After observing marketing behaviour for more than 30 years, one thing continues to surprise me: how marketers behave when they step into a new role. They understand consistency. They know how precious distinctive brand assets are. And yet, on day one, they often succumb to the urge of throwing everything out of the window. A CEO I know calls it “ABMism” (Assistant Brand Manager-ism), and he’s made it his mission to stop it.

The core question for any brand looking to grow or renew relevance and in need of change is should you reinvent, revolutionise or evolve?

Sue Benson, Founder and CEO at The Behaviours Agency

Of course, there are times when change is necessary: when brand metrics are in decline; when there's a significant cultural shift; a competitor’s big move; or when change signals a broader business transformation. But let’s be honest – those things rarely align perfectly with a new job title.

So how do you know what kind of change is right?

The core question for any brand looking to grow or renew relevance and in need of change is should you reinvent, revolutionise or evolve?

At The Behaviours Agency, we believe in engineering memorability. By rooting every strategy in behavioural science– how people think, feel, and act – we focus on understanding consumer motivation, driving top-of-mind presence, and crafting distinctive assets.

Understanding the behavioural implications of each route gives you a framework to push back against ABMism – and make decisions that truly resonate. So let’s explore the three paths:

 

Reinvention: Rebuilding Perceptions from the Ground Up

Reinvention means a full departure: a new name, visual identity, and often a fresh brand narrative. It’s a high-stakes strategy, but sometimes a necessary one – particularly when existing associations are deeply negative or when a radical repositioning is needed. Think Tesla and the reinvention around its celebrity asset, Elon Musk.

Behaviourally, reinvention seeks to disrupt entrenched associations and build entirely new mental pathways through novel sensory cues – visuals, sounds, language.
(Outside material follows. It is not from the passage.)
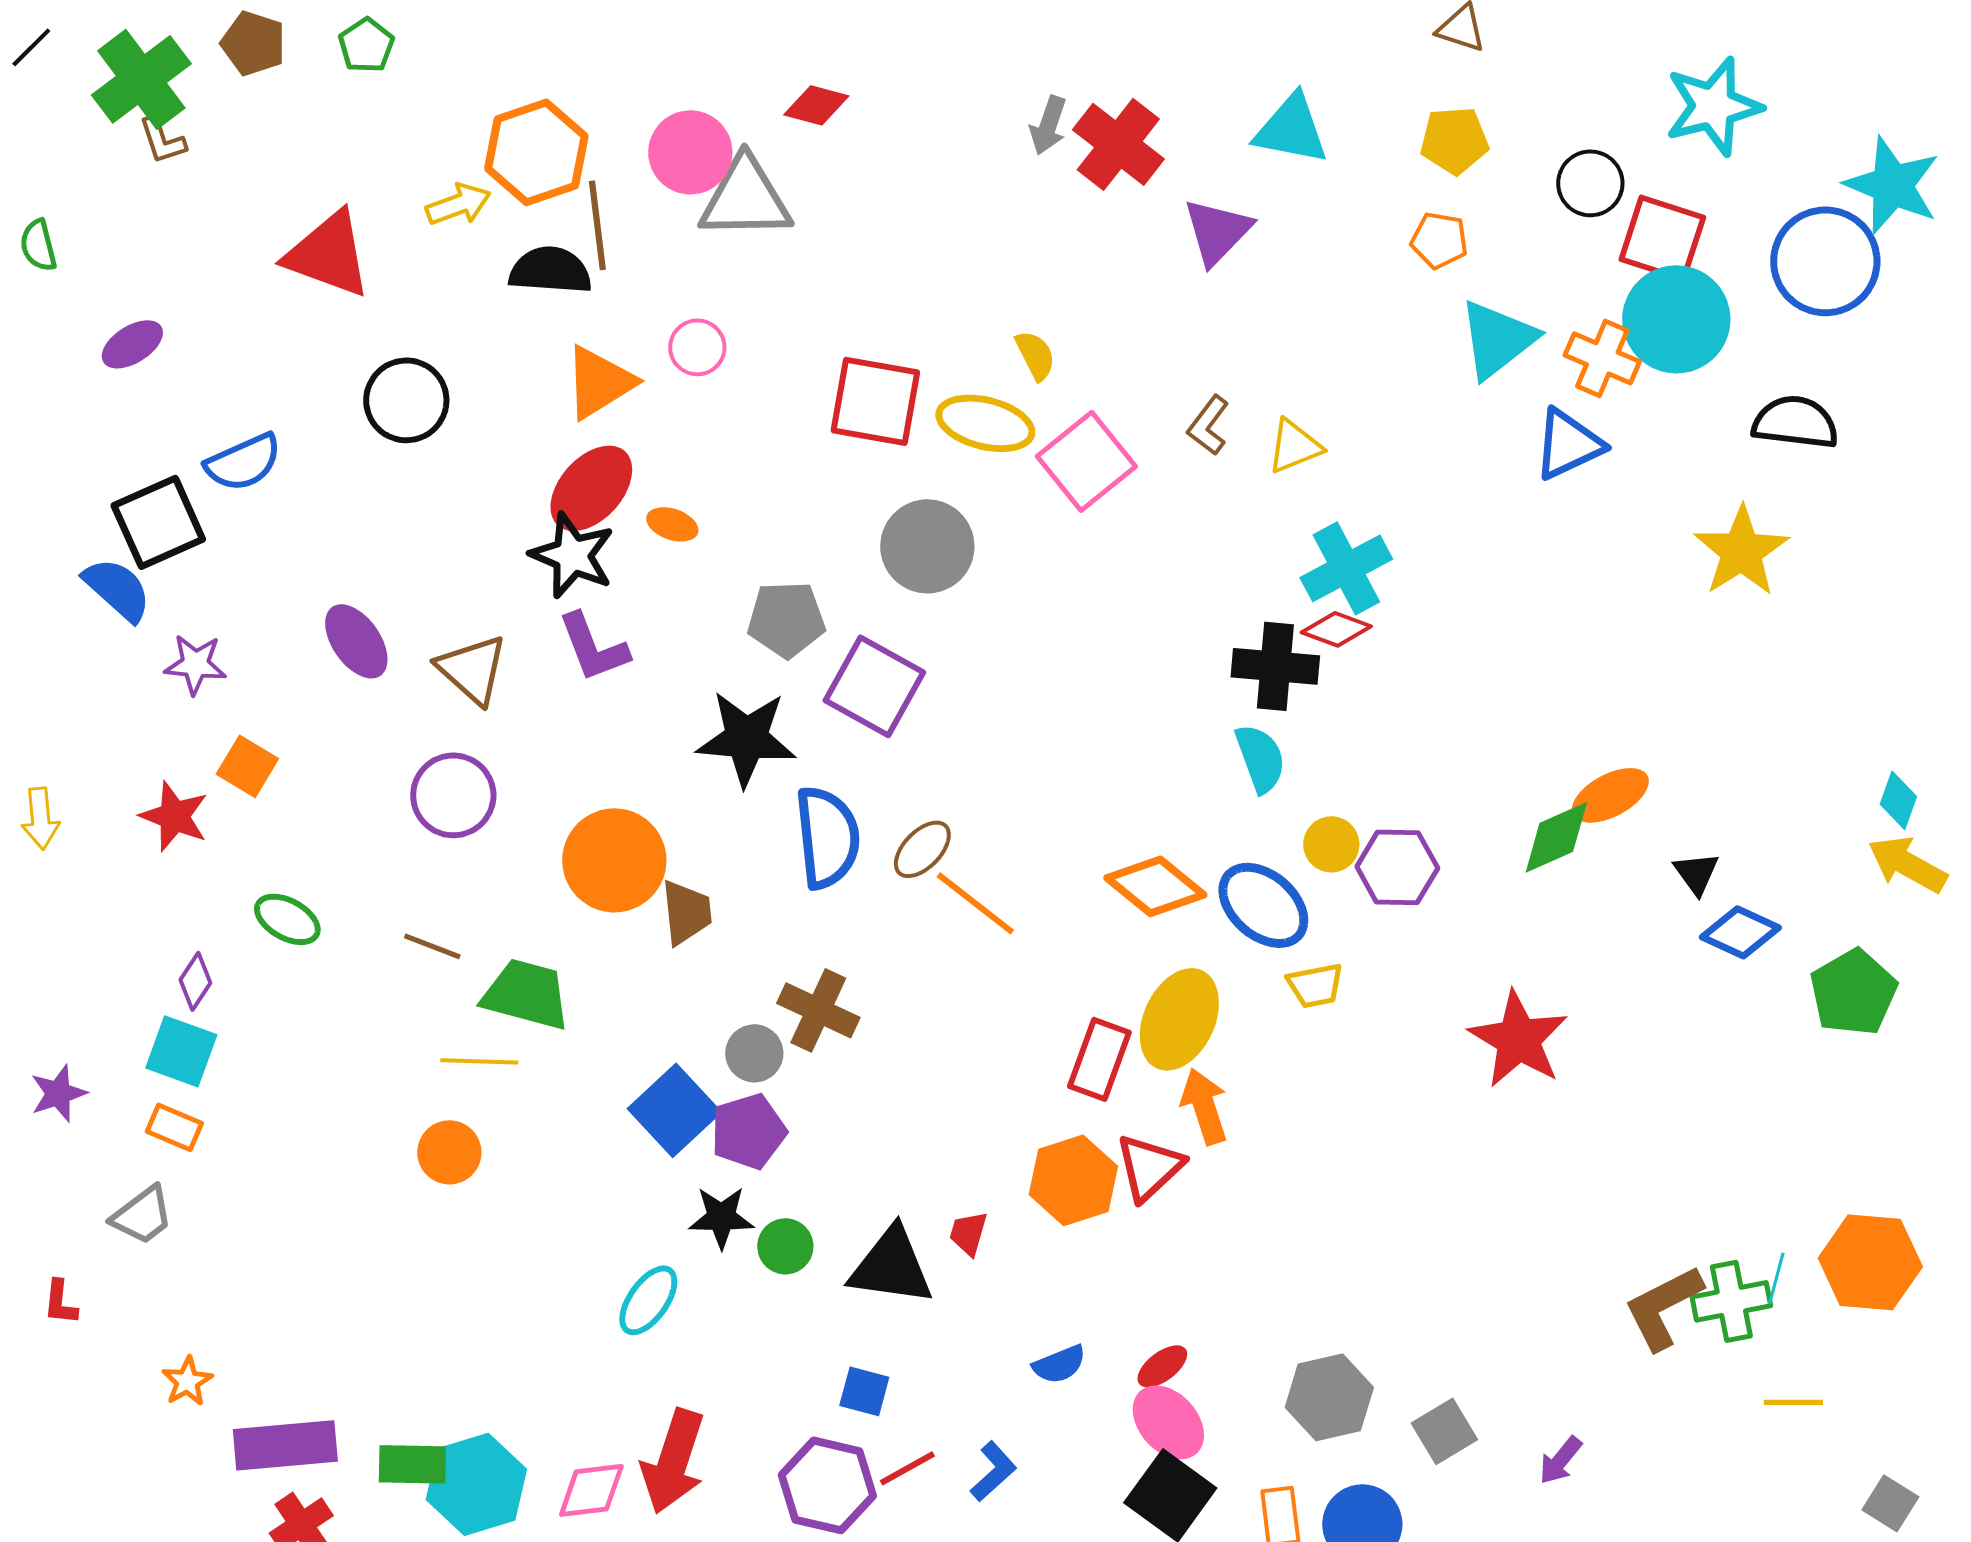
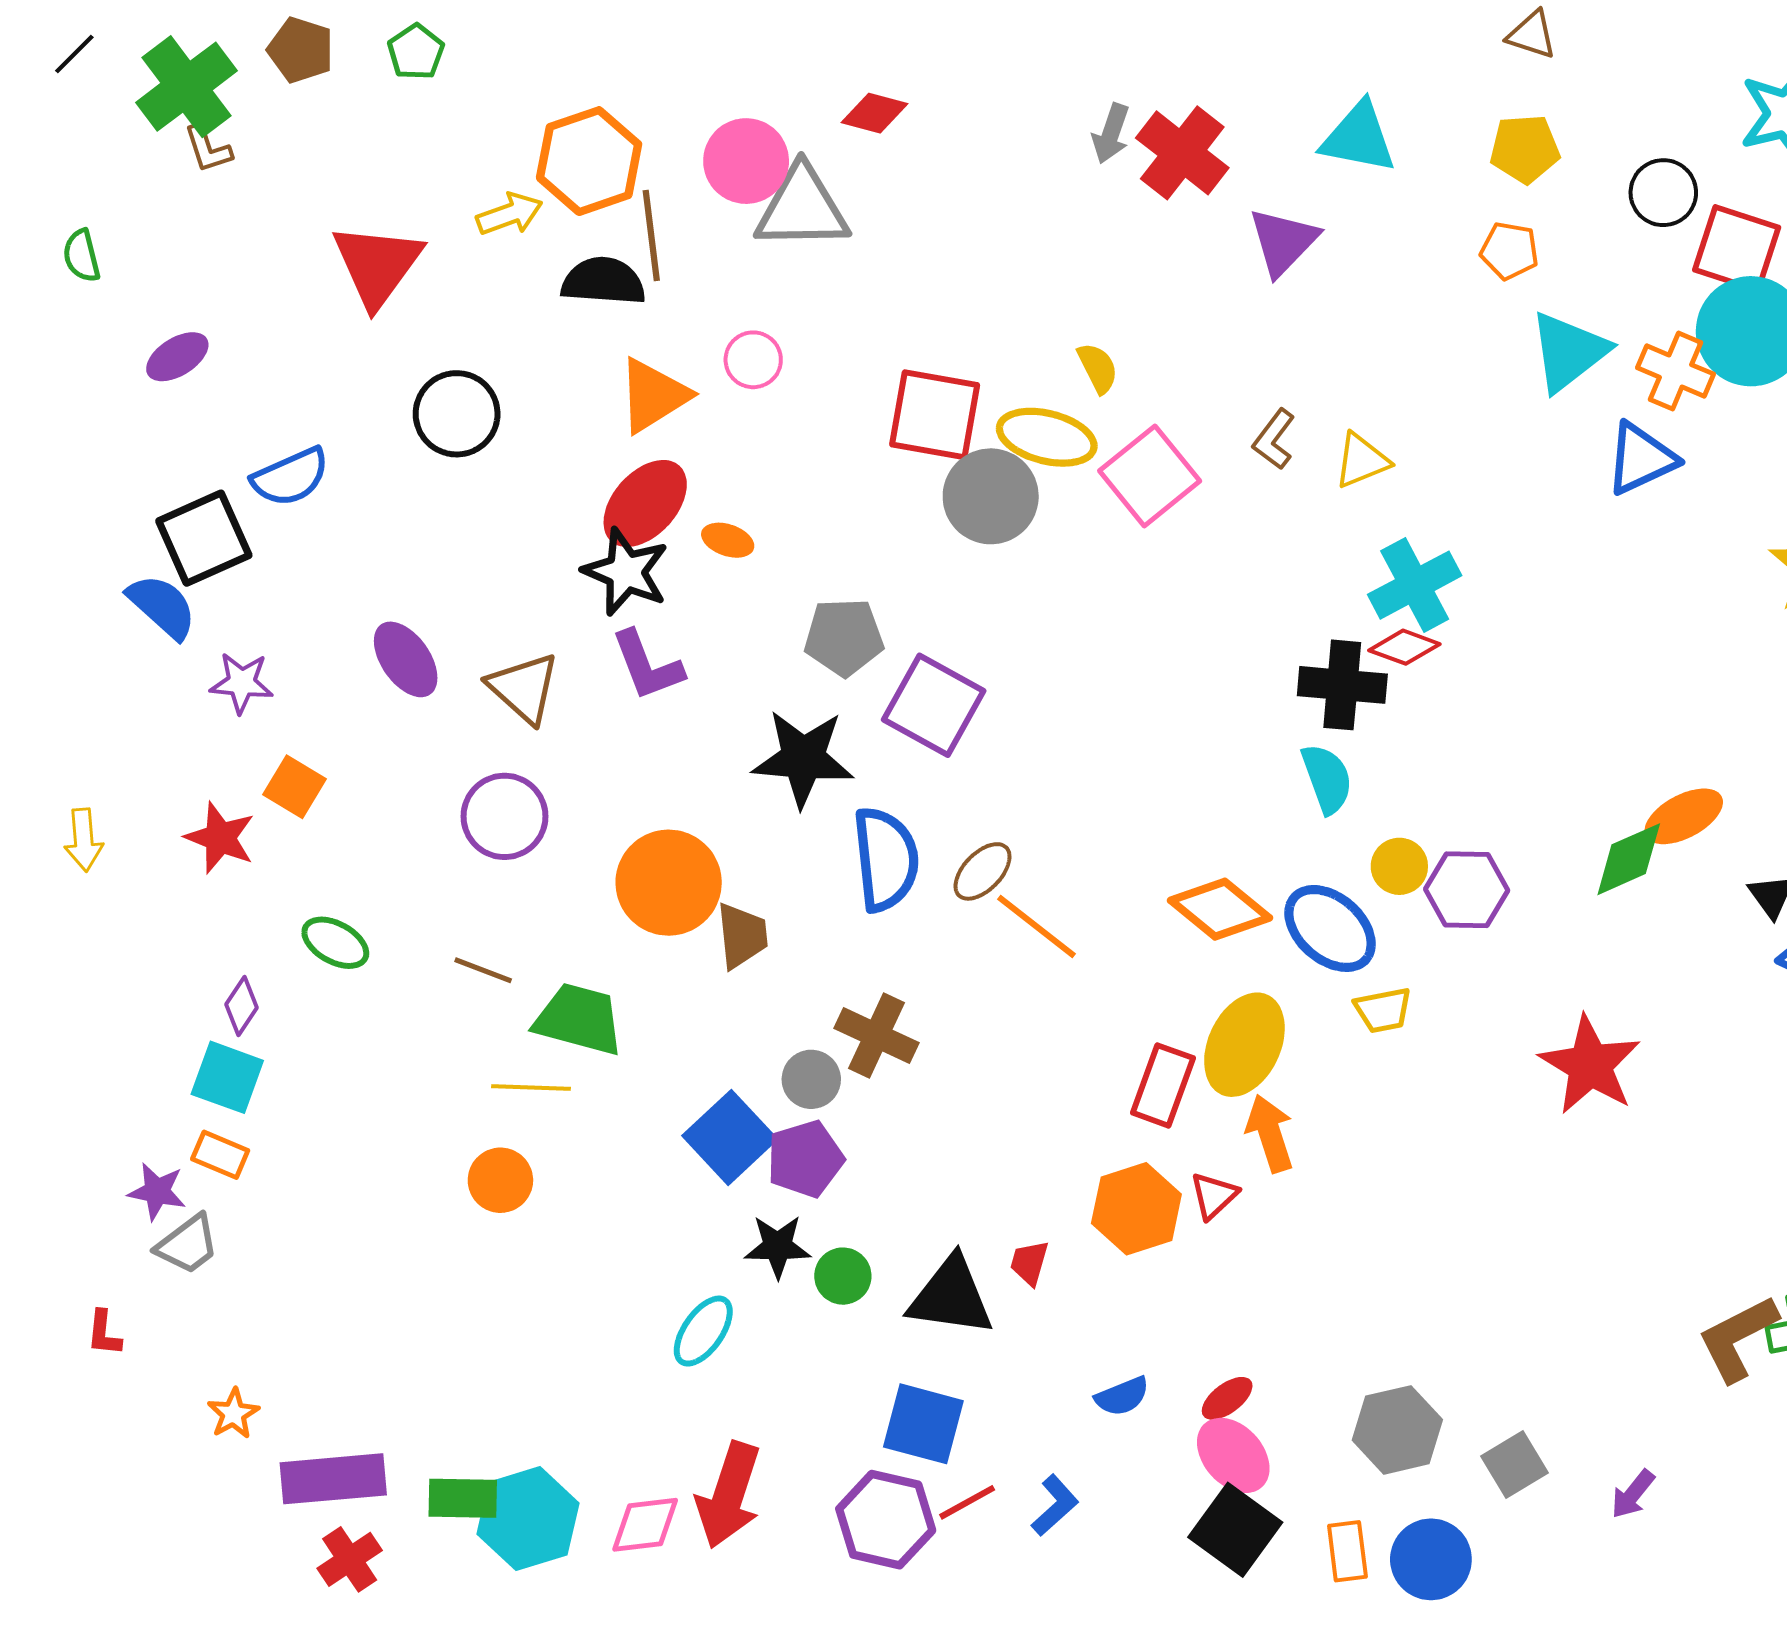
red triangle: (328, 254) -> (377, 265), turned 46
gray circle: (927, 546) -> (991, 496), moved
purple star: (58, 1093) -> (157, 1191), moved, turned 30
red triangle: (1149, 1167) -> (1214, 1196), size x0.7
blue square: (864, 1391) -> (923, 1424), size x1.6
But reinvention isn’t for the faint hearted. It requires big investment and sustained effort to forge new memories and earn trust. And crucially, it must be underpinned by real change in the business – plus a compelling story that earns consumer belief.

 

Revolution: Significant Shifts, Familiar Anchors

Revolution involves meaningful transformation – changes to core messaging, target audience, or even business model, all while retaining key brand assets. From a behavioural lens, this strategy uses recognition as an anchor while adapting to evolving market dynamics. Airbnb’s repositioning and Dunkin' dropping “Donuts” from its name, are great examples of brands that revolutionised without losing their essence.

 

Evolution: Nurturing Relevance Through Gradual Adaptation

Evolution is about subtle, continuous updates – visual refinements, tone of voice tweaks, or slight shifts in values. It’s low-risk but powerful when done right. The behavioural aim is to stay relevant while preserving the mental connections people already use to find and choose your brand.

Updating a colour palette or refining copy are common tactics which help modernise without disrupting memory structures. But beware of change for change’s sake. Changes without strategic intent often dilute distinctiveness and damage long-term brand equity. Starbucks and Apple have mastered this kind of meaningful, purposeful evolution.

 

Applying a Behavioural Lens to Your Brand's Future

Determining the optimal path for brand transformation requires a structured behavioural analysis which can be considered in five steps.

1. Conduct a Brand CACHE analysis

We assess the cornerstones of memorability:

-        Category Associations – what do people mentally link you with?

-        Heuristics – how strong and recognisable are your distinctive assets?

-        Emotions – what emotions does your brand evoke?

-        Consistency – how uniformly are these signals deployed?

We often find that a wall covered in all your brand’s comms is enlightening, effectively showing how inconsistent the branding is.

2. Identify the health of your brand

Use classic funnel analysis. Where are the gaps between perception and reality? If your top-of-mind awareness is low, reinvention might be necessary. If it's high, for heaven’s sake don’t fiddle, instead consider evolution.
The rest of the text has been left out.